I would close this as invalid- database replicas are *not missing data*, they have the same as production. I checked and this only affects moved/deleted pages.

IF recentchanges for a page should not be deleted on page deletion is something that I cannot say if intentional or not, as the revisions to that page could have been moved elsewhere. I suggest that if you believe that to be bug, to file a ticket for this behaviour to change on production aka "mediawiki core", but in terms of wikireplica service we can only offer the same data as in production. I would agree that this behaviour is not necessarily cleanly documented or easy to follow except by reading the source code or checking the database binlogs. :-)

I believe the analytics team is working on tools for cleaner history reconstruction, I recommend you to ask on the Wikimedia analytics mailing list to ask how they do that as an alternative.

bd808 renamed this task from Missing data in database replicas to Confusion about the relationship between recentchanges and revision history (was: Missing data in database replicas).Jun 2 2020, 3:20 PM
bd808 closed this task as Invalid.

To summarize what happens:

  1. Edits happen on page P
  2. Page P is renamed to page Q, a redirect is left behind. All revisions keep existing, but they now belong to Q
  3. Page Q is deleted, it gets archived/non visible
  4. As a consequence of 2 or 3, probably the latter, recentchanges entries from P are deleted

In the general case, edits of deleted pages should be deleted when a page is deleted and only leaving behind a rc reference to the deletion log, but I wonder if they should be kept if the revisions are still visible? Someone with better MW knowledge should judge if that is intended (because it is not easy to match those revisions) or if rc could be updated to point to thew new page. What if a partial restore happens? A bit of an edge case that I see developers not wanting to support.

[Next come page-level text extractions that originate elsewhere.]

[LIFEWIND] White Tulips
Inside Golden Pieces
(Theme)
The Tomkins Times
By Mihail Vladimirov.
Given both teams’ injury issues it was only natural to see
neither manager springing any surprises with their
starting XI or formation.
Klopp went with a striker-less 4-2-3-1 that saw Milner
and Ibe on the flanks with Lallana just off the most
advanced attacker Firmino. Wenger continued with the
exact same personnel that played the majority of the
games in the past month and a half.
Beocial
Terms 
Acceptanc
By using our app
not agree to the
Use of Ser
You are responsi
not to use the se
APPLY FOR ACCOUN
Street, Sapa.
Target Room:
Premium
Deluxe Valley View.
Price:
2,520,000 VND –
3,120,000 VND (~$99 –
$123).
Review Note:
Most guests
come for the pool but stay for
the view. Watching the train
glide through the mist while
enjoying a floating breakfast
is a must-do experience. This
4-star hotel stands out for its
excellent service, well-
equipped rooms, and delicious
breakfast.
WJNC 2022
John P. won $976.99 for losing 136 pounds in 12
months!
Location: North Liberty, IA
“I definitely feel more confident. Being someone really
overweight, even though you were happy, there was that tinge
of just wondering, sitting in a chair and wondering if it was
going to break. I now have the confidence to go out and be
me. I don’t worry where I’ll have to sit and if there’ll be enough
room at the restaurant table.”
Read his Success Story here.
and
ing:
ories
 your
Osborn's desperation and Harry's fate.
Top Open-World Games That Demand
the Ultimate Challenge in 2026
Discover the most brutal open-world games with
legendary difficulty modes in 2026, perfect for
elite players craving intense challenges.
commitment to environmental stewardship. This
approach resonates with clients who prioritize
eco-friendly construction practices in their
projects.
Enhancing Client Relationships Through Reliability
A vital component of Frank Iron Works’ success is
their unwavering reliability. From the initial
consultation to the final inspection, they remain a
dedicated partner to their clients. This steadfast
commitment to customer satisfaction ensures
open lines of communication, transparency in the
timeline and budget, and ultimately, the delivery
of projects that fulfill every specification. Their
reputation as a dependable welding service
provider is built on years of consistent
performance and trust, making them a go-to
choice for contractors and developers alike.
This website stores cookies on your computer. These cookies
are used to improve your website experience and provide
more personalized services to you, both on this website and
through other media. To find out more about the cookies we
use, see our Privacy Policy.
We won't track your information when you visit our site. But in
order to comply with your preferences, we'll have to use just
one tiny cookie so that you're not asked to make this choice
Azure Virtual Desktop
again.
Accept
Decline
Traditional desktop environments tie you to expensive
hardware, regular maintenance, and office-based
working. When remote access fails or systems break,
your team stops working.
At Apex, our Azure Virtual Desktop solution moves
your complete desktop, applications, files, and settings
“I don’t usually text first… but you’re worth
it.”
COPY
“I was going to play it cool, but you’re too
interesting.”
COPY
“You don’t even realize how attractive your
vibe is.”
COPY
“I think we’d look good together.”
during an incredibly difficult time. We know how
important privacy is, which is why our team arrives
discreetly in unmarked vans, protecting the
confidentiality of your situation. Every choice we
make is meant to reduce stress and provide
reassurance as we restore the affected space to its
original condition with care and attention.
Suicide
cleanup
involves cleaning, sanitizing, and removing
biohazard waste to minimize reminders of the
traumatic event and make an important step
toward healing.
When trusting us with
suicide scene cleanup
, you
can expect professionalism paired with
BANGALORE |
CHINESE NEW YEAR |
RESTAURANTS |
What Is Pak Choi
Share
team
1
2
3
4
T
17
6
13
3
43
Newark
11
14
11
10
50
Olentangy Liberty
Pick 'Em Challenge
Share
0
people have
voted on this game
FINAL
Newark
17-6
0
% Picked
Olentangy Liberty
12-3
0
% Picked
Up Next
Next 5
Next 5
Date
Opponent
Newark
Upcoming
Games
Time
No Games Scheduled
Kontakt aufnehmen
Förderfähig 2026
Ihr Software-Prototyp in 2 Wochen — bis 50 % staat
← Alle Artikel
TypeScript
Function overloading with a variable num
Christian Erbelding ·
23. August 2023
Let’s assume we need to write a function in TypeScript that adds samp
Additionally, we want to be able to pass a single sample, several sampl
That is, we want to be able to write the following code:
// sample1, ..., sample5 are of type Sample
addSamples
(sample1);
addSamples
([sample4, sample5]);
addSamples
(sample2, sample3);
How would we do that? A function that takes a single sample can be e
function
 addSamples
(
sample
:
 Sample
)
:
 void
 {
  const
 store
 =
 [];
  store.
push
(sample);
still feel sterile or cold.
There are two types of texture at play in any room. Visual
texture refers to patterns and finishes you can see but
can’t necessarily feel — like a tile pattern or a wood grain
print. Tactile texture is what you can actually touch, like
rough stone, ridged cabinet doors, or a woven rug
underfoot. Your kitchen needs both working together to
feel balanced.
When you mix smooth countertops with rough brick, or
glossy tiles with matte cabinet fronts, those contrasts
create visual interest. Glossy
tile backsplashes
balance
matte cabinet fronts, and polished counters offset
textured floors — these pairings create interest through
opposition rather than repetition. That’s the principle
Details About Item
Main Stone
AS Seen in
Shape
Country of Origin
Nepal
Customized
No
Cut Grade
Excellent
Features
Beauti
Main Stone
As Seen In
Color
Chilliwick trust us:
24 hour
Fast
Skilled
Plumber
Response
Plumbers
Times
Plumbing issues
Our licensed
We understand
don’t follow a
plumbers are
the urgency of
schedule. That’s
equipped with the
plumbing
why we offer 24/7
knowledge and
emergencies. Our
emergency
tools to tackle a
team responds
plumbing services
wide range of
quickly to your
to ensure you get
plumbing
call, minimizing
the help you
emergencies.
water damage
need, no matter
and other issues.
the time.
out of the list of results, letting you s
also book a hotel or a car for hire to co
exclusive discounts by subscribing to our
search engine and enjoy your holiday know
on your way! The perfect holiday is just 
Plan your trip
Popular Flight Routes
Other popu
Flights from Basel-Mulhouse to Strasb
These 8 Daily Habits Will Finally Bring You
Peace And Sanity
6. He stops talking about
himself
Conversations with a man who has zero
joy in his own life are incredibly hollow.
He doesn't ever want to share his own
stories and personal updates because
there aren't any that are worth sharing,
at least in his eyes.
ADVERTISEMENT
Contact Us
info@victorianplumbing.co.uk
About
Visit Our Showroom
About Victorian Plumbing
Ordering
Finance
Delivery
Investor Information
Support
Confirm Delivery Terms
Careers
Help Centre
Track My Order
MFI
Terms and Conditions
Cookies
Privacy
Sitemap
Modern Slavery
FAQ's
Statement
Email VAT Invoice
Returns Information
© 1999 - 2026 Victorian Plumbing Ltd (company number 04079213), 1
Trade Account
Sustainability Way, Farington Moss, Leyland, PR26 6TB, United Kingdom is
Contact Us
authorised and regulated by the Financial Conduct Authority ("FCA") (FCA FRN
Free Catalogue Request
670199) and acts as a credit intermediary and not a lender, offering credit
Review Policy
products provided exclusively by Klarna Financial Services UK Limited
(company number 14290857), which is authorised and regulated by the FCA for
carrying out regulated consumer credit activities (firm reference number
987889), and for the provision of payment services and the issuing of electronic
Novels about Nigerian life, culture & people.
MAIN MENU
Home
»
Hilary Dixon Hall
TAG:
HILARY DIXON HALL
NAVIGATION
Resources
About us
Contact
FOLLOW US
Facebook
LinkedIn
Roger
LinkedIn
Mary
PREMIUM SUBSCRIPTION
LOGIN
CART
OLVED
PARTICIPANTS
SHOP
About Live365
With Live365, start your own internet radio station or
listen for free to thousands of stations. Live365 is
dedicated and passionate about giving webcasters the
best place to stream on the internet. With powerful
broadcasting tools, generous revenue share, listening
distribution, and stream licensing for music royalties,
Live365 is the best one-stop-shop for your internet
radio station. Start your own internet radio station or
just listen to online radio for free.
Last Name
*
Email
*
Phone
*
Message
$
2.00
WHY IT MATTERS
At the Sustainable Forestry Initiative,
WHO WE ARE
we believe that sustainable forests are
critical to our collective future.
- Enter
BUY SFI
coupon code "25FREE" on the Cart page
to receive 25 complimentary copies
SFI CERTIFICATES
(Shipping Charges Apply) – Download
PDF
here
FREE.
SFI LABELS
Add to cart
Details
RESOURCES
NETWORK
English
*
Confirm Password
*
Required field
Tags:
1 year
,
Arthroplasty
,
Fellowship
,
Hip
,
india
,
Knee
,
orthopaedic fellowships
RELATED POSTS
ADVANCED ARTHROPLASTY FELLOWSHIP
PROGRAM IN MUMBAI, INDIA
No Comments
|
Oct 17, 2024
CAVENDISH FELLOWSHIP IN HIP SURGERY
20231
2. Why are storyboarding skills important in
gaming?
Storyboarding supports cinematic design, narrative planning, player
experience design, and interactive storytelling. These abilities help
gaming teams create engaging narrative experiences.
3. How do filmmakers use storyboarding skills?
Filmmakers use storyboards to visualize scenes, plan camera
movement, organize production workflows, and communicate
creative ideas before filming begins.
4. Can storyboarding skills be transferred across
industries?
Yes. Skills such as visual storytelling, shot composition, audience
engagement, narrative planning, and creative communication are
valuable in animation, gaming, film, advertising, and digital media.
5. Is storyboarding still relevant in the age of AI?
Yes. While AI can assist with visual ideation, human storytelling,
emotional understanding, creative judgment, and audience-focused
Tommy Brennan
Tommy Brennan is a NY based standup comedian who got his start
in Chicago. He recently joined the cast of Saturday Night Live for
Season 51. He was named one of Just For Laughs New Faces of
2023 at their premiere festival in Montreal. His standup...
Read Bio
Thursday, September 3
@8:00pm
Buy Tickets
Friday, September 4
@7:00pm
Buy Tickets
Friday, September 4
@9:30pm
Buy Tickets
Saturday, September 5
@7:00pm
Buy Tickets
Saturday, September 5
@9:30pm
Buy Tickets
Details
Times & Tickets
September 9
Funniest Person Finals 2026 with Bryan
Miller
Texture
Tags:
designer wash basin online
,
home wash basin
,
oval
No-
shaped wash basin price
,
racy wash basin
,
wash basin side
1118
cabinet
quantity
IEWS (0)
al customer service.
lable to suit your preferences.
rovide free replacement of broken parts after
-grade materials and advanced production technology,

Thanks for your complete explanation, @jcrespo. If I have understood, edits previous to a page move can't be tracked with recentchanges even if they are "recent" and viewable in the history, so I will have to fix accordingly my statistics bot for edit-a-thons... this had never come up after several years (I guess nobody moved sandboxes to the main namespace, or nobody noticed the problem and warned about it), so I thought in a bug and they didn't "stopped me" in irc; sorry about that.

@-jem-: I think using revision + log would be the best way for that kind of analysis. In any case, there is always a way to alter history after the fact (deletes, merges, restores), which is both necessary but problematic for historical analysis.

sorry about that.

Don't be sorry. As I said above, I am not sure it is not a bug or not, what I meant is the ticket as reported "missing data in database replicas" is non-actionable by our teams (persistence and cloud)- data is equivalent to production and coded with that behavior. I encourage you to create a ticket with T254193#6185442 to the developers (MediaWiki-Recent-changes ). This was only closed for the scope of the initial report (DBA s/Data-Services) as ourselves don't have anything to recover/change.